WB takes it, i don't see Prime Rayleigh being any stronger than Shanks.


----------



## SsjAzn (Apr 17, 2013)

Old Whitebeard should be stronger than Prime Rayleigh but not by a lot. Old WB with high to extreme difficulty.


----------



## Mihawk (Apr 18, 2013)

Old WB with extreme difficulty.


----------



## barreltheif (Apr 18, 2013)

Prime Rayleigh ~ EoS Zoro ~ Mihawk < Whitebeard


----------



## tanman (Apr 18, 2013)

I'm pretty confident that Whitebeard would take this with very high difficulty.


----------



## Zyrax (Apr 18, 2013)

So Old BB/Kidd/LLaw Are stronger than prime Zolo


----------



## barreltheif (Apr 18, 2013)

CM Pinkie said:


> So Old BB/Kidd/LLaw Are stronger than prime Zolo



BB is of course.
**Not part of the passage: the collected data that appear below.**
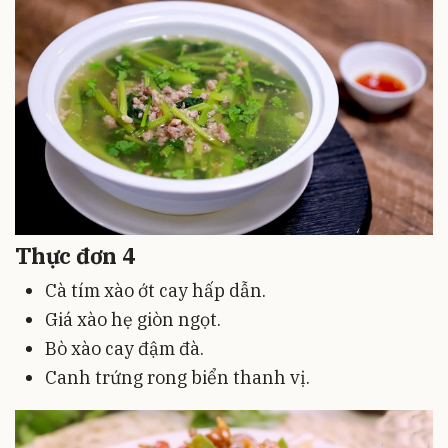
Thực đơn 4
Cà tím xào ớt cay hấp dẫn.
Giá xào hẹ giòn ngọt.
Bò xào cay đậm đà.
Canh trứng rong biển thanh vị.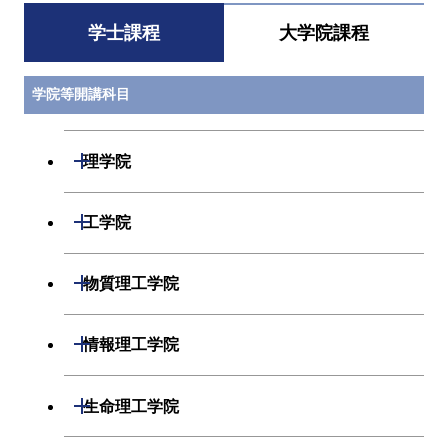
学士課程
大学院課程
学院等開講科目
開閉
理学院
数学系
開閉
工学院
物理学系
機械系
開閉
物質理工学院
化学系
システム制御系
材料系
開閉
情報理工学院
地球惑星科学系
電気電子系
応用化学系
数理・計算科学系
開閉
生命理工学院
初年次専門科目
情報通信系
初年次専門科目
Kid and Law aren't, since they're much weaker than WB.


----------



## Shinthia (Apr 18, 2013)

Prime Ray should win this one or do better than Akaino at least


----------



## Urouge (Apr 18, 2013)

yeah going with ray aswell. I think that prime ray is stronger than all of the current top tiers. he's from the strongest generation.


----------



## Coruscation (Apr 18, 2013)

> So Old BB/Kidd/LLaw Are stronger than prime Zolo



Zoro will become stronger than Rayleigh. Kid and Law, maybe even Blackbeard will not become as strong as Whitebeard.


----------



## Kai (Apr 18, 2013)

Is there anything that confirms or even suggests Prime Rayleigh was more powerful than an Admiral?

Whitebeard in his old age was more powerful than any of the Admirals individually. Very high difficulty win for WB.


----------



## Urouge (Apr 18, 2013)

Coruscation said:


> *Zoro will become stronger than Rayleigh*. Kid and Law, maybe even Blackbeard will not become as strong as Whitebeard.
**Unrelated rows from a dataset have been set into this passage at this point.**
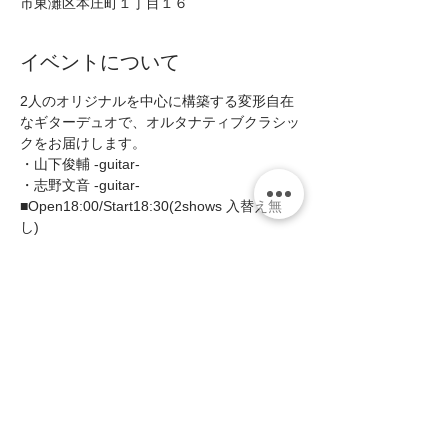
市東灘区本庄町１丁目１６
イベントについて
2人のオリジナルを中心に構築する変形自在
なギターデュオで、オルタナティブクラシッ
クをお届けします。
・山下俊輔 -guitar- 
・志野文音 -guitar-  
■Open18:00/Start18:30(2shows 入替え無
し)  
■MC:¥3300(税込¥3630)   
＊1ステージにつき1ドリンクを申し受けま
す。  
続きを読む >>
このイベントをシェア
this is really unfounded. I only see that happen if luffy gets stronger than roger.


----------



## Shinthia (Apr 18, 2013)

Kai said:


> *Is there anything that* confirms or even *suggests** Prime Rayleigh was more powerful than an Admiral?*
> 
> Whitebeard in his old age was more powerful than any of the Admirals individually. Very high difficulty win for WB.



Old Ray (rusty too) was complaining how he could not deal with Kizaru fast enough so that he could help the SH.


----------



## RF (Apr 18, 2013)

Yeah,and Ace was certain that he could kill Whitebeard...

character statements =/= facts


----------



## Shinthia (Apr 18, 2013)

Sakazuki said:


> Yeah,and Ace was certain that he could kill Whitebeard...
> 
> character statements =/= facts



R u honestly comparing a cocky rookie who just entered the new world with the first mate of the fucking pirate king who spend most this life fighting with top dogs ?


----------



## Lord Melkor (Apr 18, 2013)

It would be close for sure.


----------



## Donquixote Doflamingo (Apr 18, 2013)

Rayleigh will get White-beard to the point he will have a heart attack, and when he does Rayleigh finishes him off.


----------



## RF (Apr 18, 2013)

Lionel Messi said:


> R u honestly comparing a cocky rookie who just entered the new world with the first mate of the fucking pirate king who spend most this life fighting with top dogs ?



Irrelevant who I'm comparing

the point I'm trying to get across is character's statements =/= facts


----------



## Zorofangirl24 (Apr 18, 2013)

Reyleigh extreme diff


----------



## Lawliet (Apr 18, 2013)

Donquixote Doflamingo said:


> Rayleigh will get White-beard to the point he will have a heart attack, and when he does Rayleigh finishes him off.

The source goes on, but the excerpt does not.